{facility:0} Şehri yeniden keşfetmek isteyenler için hazırladığımız Balat gezi rehberi tüm ayrıntılarıyla aşağıda yer alıyor. Yok ben günübirlik gezmek istemiyorum Balat'ta konaklama yapmak istiyorum derseniz Balat otelleri sayfamızı ziyaret edebilirsiniz. Bu yazıda Balat’ta gezilecek yerler ile Balat turunu nasıl yapacağınızı, mutlaka görmeniz gereken yerleri, Balat kafelerini, Balat’ın ünlü mezatçılarını anlattık. Hadi Balat’ta geçireceğiniz bir gün başlasın. Balat’a Nasıl Gidilir?
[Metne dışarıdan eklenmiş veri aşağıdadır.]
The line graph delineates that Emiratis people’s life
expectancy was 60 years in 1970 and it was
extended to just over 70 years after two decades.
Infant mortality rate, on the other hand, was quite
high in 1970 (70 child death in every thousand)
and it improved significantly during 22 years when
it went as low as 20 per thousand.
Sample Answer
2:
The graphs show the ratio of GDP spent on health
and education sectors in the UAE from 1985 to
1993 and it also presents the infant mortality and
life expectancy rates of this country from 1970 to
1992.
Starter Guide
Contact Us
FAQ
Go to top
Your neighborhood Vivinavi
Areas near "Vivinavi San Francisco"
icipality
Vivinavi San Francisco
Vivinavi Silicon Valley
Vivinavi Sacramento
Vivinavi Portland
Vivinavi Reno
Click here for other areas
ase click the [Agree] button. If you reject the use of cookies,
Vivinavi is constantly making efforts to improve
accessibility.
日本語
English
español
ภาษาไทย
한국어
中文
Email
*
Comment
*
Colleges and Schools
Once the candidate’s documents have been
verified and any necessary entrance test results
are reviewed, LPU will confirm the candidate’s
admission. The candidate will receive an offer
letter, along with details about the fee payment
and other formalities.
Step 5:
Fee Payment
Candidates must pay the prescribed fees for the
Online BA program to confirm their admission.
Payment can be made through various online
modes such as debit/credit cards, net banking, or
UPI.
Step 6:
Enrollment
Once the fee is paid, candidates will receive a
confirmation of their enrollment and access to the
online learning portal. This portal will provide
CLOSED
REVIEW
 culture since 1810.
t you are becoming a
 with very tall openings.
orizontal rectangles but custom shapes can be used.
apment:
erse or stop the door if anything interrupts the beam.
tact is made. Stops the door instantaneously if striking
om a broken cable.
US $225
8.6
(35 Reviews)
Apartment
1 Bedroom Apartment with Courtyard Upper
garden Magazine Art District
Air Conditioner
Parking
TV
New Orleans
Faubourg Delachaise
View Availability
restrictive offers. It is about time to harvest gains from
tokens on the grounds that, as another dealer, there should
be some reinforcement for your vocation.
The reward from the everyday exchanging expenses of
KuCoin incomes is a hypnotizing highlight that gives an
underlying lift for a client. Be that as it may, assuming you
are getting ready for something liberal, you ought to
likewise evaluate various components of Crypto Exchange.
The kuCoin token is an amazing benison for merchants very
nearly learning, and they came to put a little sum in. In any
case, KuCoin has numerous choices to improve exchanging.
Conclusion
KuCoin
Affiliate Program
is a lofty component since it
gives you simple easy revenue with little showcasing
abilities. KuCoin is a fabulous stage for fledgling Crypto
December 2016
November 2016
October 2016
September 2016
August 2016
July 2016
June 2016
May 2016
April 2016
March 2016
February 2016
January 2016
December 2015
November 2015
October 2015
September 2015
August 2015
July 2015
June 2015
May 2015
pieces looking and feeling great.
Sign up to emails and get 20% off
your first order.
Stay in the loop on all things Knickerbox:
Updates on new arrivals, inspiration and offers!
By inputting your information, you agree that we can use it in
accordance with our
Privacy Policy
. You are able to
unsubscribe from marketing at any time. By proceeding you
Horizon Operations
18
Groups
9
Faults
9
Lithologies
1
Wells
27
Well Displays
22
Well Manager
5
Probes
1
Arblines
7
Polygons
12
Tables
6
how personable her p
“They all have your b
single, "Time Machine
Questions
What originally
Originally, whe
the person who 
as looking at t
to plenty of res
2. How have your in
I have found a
Balat, özel aracınız ya da toplu taşımayla da gidebileceğiniz bir yer. Ancak bize sorarsanız kesinlikle toplu taşımayı tercih edin çünkü otopark kadar bu semte ulaşım da sıkıntılı olabiliyor. Dar sokaklarda araba park etmek için yer bulmak ya da boş otopark bulmak ayrı bir eziyet, sahil trafiğini atlatıp Balat’a ulaşmak ayrı bir dert. Bu yüzden ne varsa toplu taşımada var diyoruz ve aklın yolu birdir deyip toplu taşıma kullanmanızı tavsiye ediyoruz. Balat’a ulaştığınız zaman topla taşıma için neden bu kadar ısrar ettiğimizi anlayacaksınız. Balat’ta Bir Gün Başlasın
Çok erken kalkmanıza gerek yok. Ama hazırlanırken en rahat kıyafetlerinizi ve spor ayakkabınızı giyin. Telefonunuzun ve fotoğraf makinenizin şarjını tam doldurun ve hafızada yer açın. Çünkü hem şarja hem de hafızaya bolca ihtiyaç duyacağınız bir yere gidiyorsunuz. Balat Kahvaltı Mekanları
Balat’a elbette bir gün yetmez. Ama başlangıç için bir gününüzü ayırabilirsiniz. Eğer ki Balat’ı severseniz bir daha gelerek kaldığınız yerden keşfetmeye devam edebilirsiniz. Sabah çok erken saatlerde gelmeyin çünkü birçok yer kapalı oluyor. Sabah 9 – 10 arası burada olabilir ve güne burada enfes bir kahvaltıyla başlayabilirsiniz. Burada bir sürü mekan var ve bu mekanlardan birçoğunda da kahvaltı servisi var. Ancak biz burada hepsine yer veremeyeceğiz. Sizler deneyimlediğiniz mekanları aşağıya yorum olarak bırakabilirsiniz.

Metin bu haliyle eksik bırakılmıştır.